All right, there are many things here, and some things that could be done better. Let's go one by one:

OAI Identity

resource "aws_cloudfront_origin_access_identity" "default" {
  comment = "OAI for Public Site ${var.url} ${var.environment}"
}

The above is the resource used by the template for the access policy in s3. This is going to be used also below:

We define the resource:

resource "aws_cloudfront_distribution" "default" {

and we begin by adding the origins.

Cloudfront origins

  origin {
    domain_name = aws_s3_bucket.default.bucket_domain_name
    origin_id   = local.s3_origin_id

    s3_origin_config {
      origin_access_identity = aws_cloudfront_origin_access_identity.default.cloudfront_access_identity_path
    }
  }

  origin {
    domain_name = aws_s3_bucket.default.bucket_domain_name
    origin_id   = "${local.s3_origin_id}/public"
    origin_path = "/public"

    s3_origin_config {
      origin_access_identity = aws_cloudfront_origin_access_identity.default.cloudfront_access_identity_path
    }
  }

We will have two origins, one "regular" and one for assets that are going tom be cached.

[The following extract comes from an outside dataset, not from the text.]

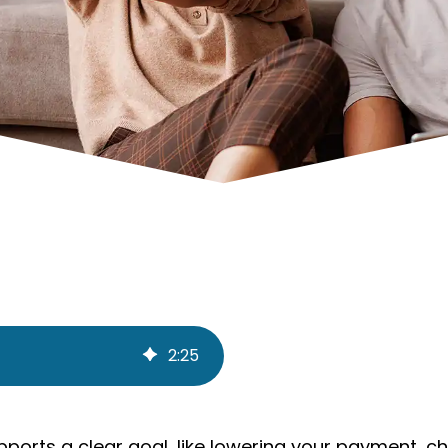
2
:
25
pports a clear goal, like lowering your payment, c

If you worked with React, you know that when you "npm prod build" or something similar, I can't remember exactly. It will create the "public" assets and place all of them on root-project-dir/assets. That's what the second origin is for.

As you can see in the comments, we will need then later to define at least one behaviour per origin.

Cloudfront settings

We continue with some settings:

  enabled             = true
  is_ipv6_enabled     = true
  comment             = "CloudFront for Company site ${var.url}"
  default_root_object = "index.html"
  price_class         = var.cf_price_class
  web_acl_id          = var.web_acl_id
  tags                = var.tags
  aliases             =  [var.url]

The default root object should be the main file that you set in React, normally index.html.

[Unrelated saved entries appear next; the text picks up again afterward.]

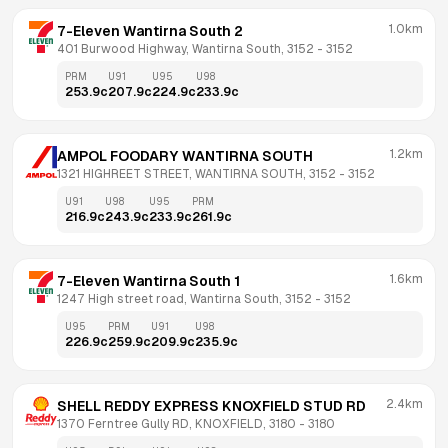
1.0km
7-Eleven Wantirna South 2
401 Burwood Highway, Wantirna South, 3152
 - 
3152
PRM
U91
U95
U98
253.9
c
207.9
c
224.9
c
233.9
c
1.2km
AMPOL FOODARY WANTIRNA SOUTH
1321 HIGHREET STREET, WANTIRNA SOUTH, 3152
 - 
3152
U91
U98
U95
PRM
216.9
c
243.9
c
233.9
c
261.9
c
1.6km
7-Eleven Wantirna South 1
1247 High street road, Wantirna South, 3152
 - 
3152
U95
PRM
U91
U98
226.9
c
259.9
c
209.9
c
235.9
c
2.4km
SHELL REDDY EXPRESS KNOXFIELD STUD RD
1370 Ferntree Gully RD, KNOXFIELD, 3180
 - 
3180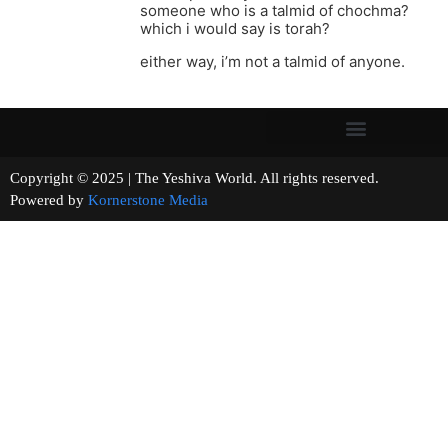
someone who is a talmid of chochma?
which i would say is torah?
either way, i’m not a talmid of anyone.
Copyright © 2025 | The Yeshiva World. All rights reserved.
Powered by
Kornerstone Media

The other settings are not much important. Actually, let's take a look at the values I've put in teh variables, because I am using just defaults. This is in case I want to change that in the future, and being "STUPID" (the P, premature optimization) - in case you doubt it's not a good thing being STUPID, I just can bear with it handsomely. Feel free to change it to hardcored values, it will make your life easier.

If not, add those variables on variables.tf

variable "cf_price_class" {
  description = "(Optional) - The price class for this distribution. One of PriceClass_All, PriceClass_200, PriceClass_100"
  type        = string
  default     = "PriceClass_100"
}
#TODO Maybe to convert to hardcoded value instead of variables
variable "web_acl_id" {
  description = "(Optional) - A unique identifier that specifies the AWS WAF web ACL, if any, to associate with this distribution."
  type        = string
  default     = ""
}

the final one "Aliases" is quite important. It must match the url of the site. Add then this variable in variables.tf:

variable "url" {
  description = "The public site url"
}

Cloudfront restrictions

  restrictions {
    geo_restriction {
      restriction_type = "none"
    }
  }

This is pretty much a default setting. Check the documentation. In my case I did not have to touch anything here.

Cloudfront Certificate

  viewer_certificate {
    acm_certificate_arn      = var.cf_certificate_arn
    ssl_support_method       = "sni-only"
    minimum_protocol_version = "TLSv1.2_2018"
  }

You need to tell which certificate are you going to use for this cloudfront distribution.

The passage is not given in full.